Another common theme of hers is the college graduate. Sometimes this figure is offering grace or invoking revelation, other times it is the one in need of epiphany. Julian, in “Everything that Rises Must Converge”, and Hulga, in “Good Country People”, both come to a harsh realization that they are not above the uneducated, traditional folk that surround them. However, in “Revelation”, the college student, or “ugly girl” as Mrs. Turpin calls her, is the one who brings forth the main character’s epiphany. This girl is also very similar to O’Connor’s character Hulga. Not only is she uncannily reminiscent of Hulga’s sour disposition and unfortunate physical appearance, they share the irony of having uplifting names, Grace and Joy. And it is grace indeed that Mary Grace unintentionally gives Mrs. Turpin. Through her vicious attack, she opens the door to revelation and introduces a new perspective-on both herself and others.
I think that O’Connor is pointing towards a tropological epiphany in “Revelation”. If we step back and look at the story in it’s entirety, her biblical undertones and religious emphases are metaphorical for a broader moral truth-that racism, classism, and self-important judgment are not only contradictory to a Christian lifestyle, but hurtful and morally corrupt.
The revelation in “Parker’s Back” was not as easily recognizable-at least not for me. Like the slow-building epiphany Parker feels as a child upon seeing the tattooed man, the message O’Connor imparts in this story is one that gradually unfolds and has no clear, initial impact; it is an overall feeling that overtakes the reader, as opposed to a sudden epiphany.
It is reasonable to say this story is of an incarnational nature. “She is trying to embody the mystery of the incaranation in a tattoo on a man’s back” (Ragen14).

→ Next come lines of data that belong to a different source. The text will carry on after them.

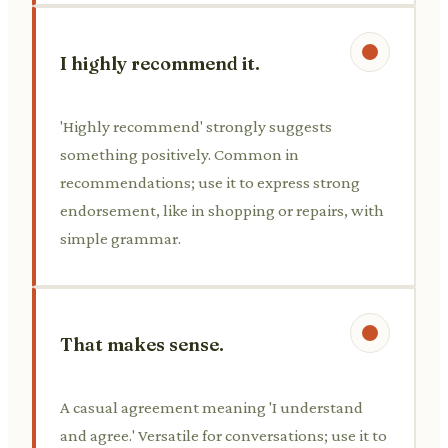
I highly recommend it.
'Highly recommend' strongly suggests
something positively. Common in
recommendations; use it to express strong
endorsement, like in shopping or repairs, with
simple grammar.
That makes sense.
A casual agreement meaning 'I understand
and agree.' Versatile for conversations; use it to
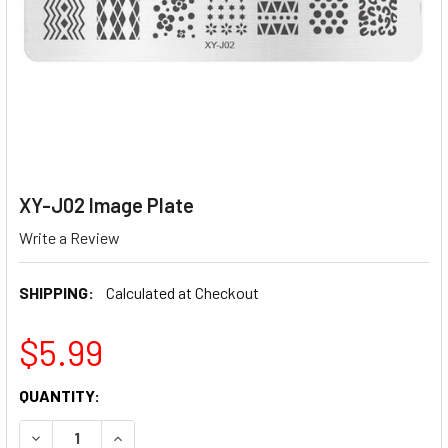
XY-J02 Image Plate
Write a Review
SHIPPING:
Calculated at Checkout
$5.99
CURRENT
QUANTITY:
STOCK:
DECREASE QUANTITY OF XY-J02 IMAGE PLATE
INCREASE QUANTITY OF XY-J02 IMAGE PLATE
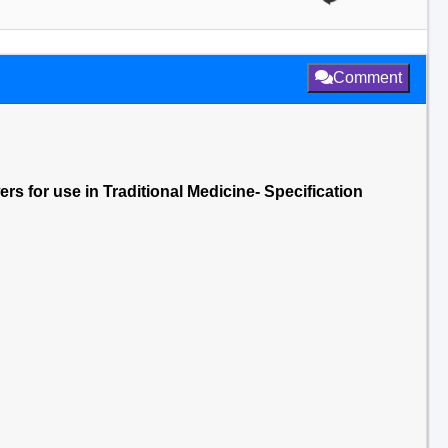
Comment
ers for use in Traditional Medicine- Specification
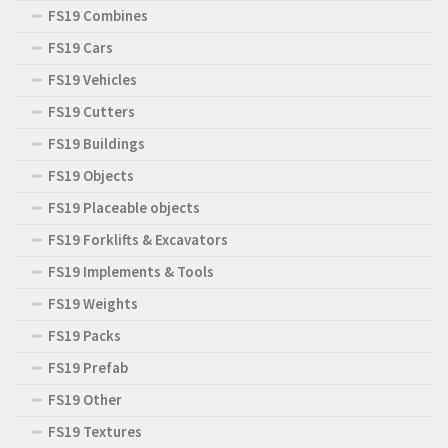
FS19 Combines
FS19 Cars
FS19 Vehicles
FS19 Cutters
FS19 Buildings
FS19 Objects
FS19 Placeable objects
FS19 Forklifts & Excavators
FS19 Implements & Tools
FS19 Weights
FS19 Packs
FS19 Prefab
FS19 Other
FS19 Textures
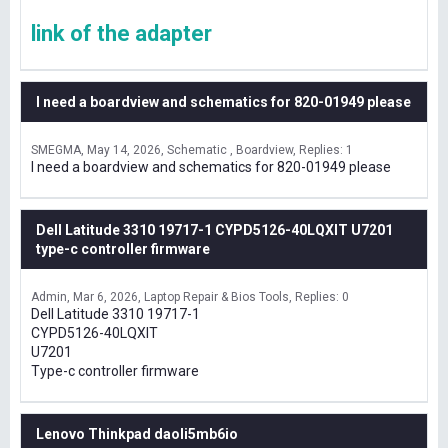
link of the adapter
I need a boardview and schematics for 820-01949 please
SMEGMA
May 14, 2026
Schematic , Boardview
Replies: 1
I need a boardview and schematics for 820-01949 please
Dell Latitude 3310 19717-1 CYPD5126-40LQXIT U7201
type-c controller firmware
Admin
Mar 6, 2026
Laptop Repair & Bios Tools
Replies: 0
Dell Latitude 3310 19717-1
CYPD5126-40LQXIT
U7201
Type-c controller firmware
Lenovo Thinkpad daoli5mb6io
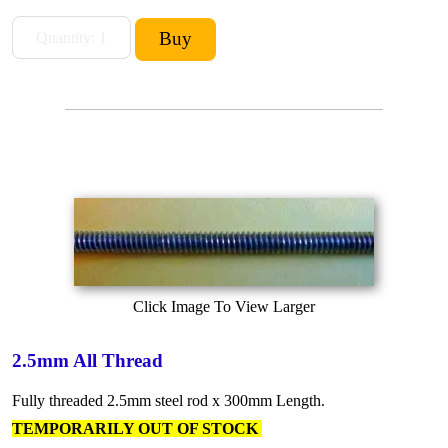
Click Image To View Larger
2.5mm All Thread
Fully threaded 2.5mm steel rod x 300mm Length.
TEMPORARILY OUT OF STOCK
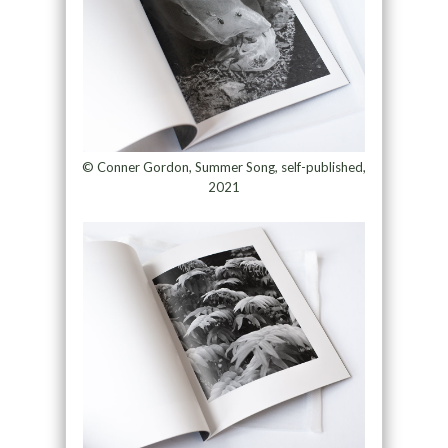
© Conner Gordon, Summer Song, self-published,
2021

Parker tries to fill a void in his life, a dissatisfaction he feels, by covering his body in tattoos. But this therapeutic act is somewhat selfish and vain: “He had no desire for one anywhere he could not readily see it himself” (225). However, I do not think O’Connor is completely dismissing the tattoos as an incarnation, but rather identifying Parker’s failure to understand what it is he is longing for, and an inability to grasp what it is the tattoos truly embody. Ragen states “He still touches His people’s lives through material signs…the sacramental theology of the church encourages the writer to see with an anagogical vision, since it finds in physical things signs for participation in the Divine life” (20). Read Ragen’s chapter “The Burning Bush and the Illustrated man” in A Wreck on the Road to Damascus: Innocence, Guilt and Conversion in Flannery Connor for an analysis of Parker as the grotesque embodiment of the incomplete man-an unfulfilled soul-and the tattoo as an incarnation/salvation.